Wednesday, February 3, 2010

Alameda Deputies Agree To Drop 3 @ 50 Pension Formula

Alameda County and its Deputy Sheriff's Association (DSA) have reached a new six-year contract. According to news reports, the DSA made significant concessions regarding wages, and medical and pension benefits. For example, the contract provides for no salary increases over the first three years, and then allows for increases to bring pay in line with other similarly sized law enforcement agencies during the final three years.

Most significant, the contract calls for new deputies to receive a 2-percent-at-50 pension instead of the current 3-percent-at-50 pension arrangement.  However, new deputies may opt for a 3-perecnt-at-55 formula which requires an additional employee contribution of 5 percent of salary annually for five years.
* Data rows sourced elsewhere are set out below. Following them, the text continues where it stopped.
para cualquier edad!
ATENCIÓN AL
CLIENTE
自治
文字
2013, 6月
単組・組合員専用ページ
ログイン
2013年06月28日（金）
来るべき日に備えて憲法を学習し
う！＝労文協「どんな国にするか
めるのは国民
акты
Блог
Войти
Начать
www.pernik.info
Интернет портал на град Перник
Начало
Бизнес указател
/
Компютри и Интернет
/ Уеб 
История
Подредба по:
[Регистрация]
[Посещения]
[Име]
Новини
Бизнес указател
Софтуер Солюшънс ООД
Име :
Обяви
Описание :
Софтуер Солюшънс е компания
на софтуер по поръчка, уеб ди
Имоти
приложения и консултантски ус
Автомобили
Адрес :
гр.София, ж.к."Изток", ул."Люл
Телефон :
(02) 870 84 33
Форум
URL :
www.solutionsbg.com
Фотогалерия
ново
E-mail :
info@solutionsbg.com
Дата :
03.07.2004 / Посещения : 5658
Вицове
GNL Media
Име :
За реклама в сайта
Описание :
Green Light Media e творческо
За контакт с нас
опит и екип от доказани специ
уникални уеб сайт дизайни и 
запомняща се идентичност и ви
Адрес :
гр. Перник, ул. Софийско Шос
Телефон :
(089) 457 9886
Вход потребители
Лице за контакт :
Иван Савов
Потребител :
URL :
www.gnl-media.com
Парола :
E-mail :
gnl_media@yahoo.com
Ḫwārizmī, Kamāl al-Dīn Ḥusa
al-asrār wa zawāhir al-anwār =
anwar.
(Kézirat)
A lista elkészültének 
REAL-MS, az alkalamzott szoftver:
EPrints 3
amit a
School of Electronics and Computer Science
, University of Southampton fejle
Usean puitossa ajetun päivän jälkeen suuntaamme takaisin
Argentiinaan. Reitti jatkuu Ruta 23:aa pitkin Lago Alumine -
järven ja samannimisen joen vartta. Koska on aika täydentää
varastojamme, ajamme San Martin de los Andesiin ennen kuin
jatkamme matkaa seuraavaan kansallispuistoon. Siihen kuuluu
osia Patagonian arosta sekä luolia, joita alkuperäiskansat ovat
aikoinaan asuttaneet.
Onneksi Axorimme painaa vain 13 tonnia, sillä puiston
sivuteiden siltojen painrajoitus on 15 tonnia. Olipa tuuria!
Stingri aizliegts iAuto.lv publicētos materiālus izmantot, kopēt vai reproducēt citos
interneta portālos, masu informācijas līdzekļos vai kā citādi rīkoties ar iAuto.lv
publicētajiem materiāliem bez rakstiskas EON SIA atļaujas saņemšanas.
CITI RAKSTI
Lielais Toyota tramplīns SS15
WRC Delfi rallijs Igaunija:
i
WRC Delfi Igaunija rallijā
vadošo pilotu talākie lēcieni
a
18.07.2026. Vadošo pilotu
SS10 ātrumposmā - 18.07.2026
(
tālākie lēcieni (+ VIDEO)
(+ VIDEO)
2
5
The DSA’s agreement to drop 3 @ 50 for new hires may be a harbinger of things to come.  I’m sure it wasn’t an easy thing for the DSA to agree to.  For those public safety employees without the 3 @ 50 formula, getting it has been priority number one for many years.  However, it’s no secret that 3 @ 50 is hugely expensive and perhaps even “unsustainable” in the opinion of many experts.  So what’s the solution? Well, dropping 3@ 50 for new hires is certainly one solution.  Here, the contract allows employees to buy into a slightly better 3 @ 55 formula which probably made it an slightly easier sell.  With public safety accounting for 50-60% on average of a city’s or county’s budget, I expect what happened in Alameda to be repeated elsewhere throughout the state.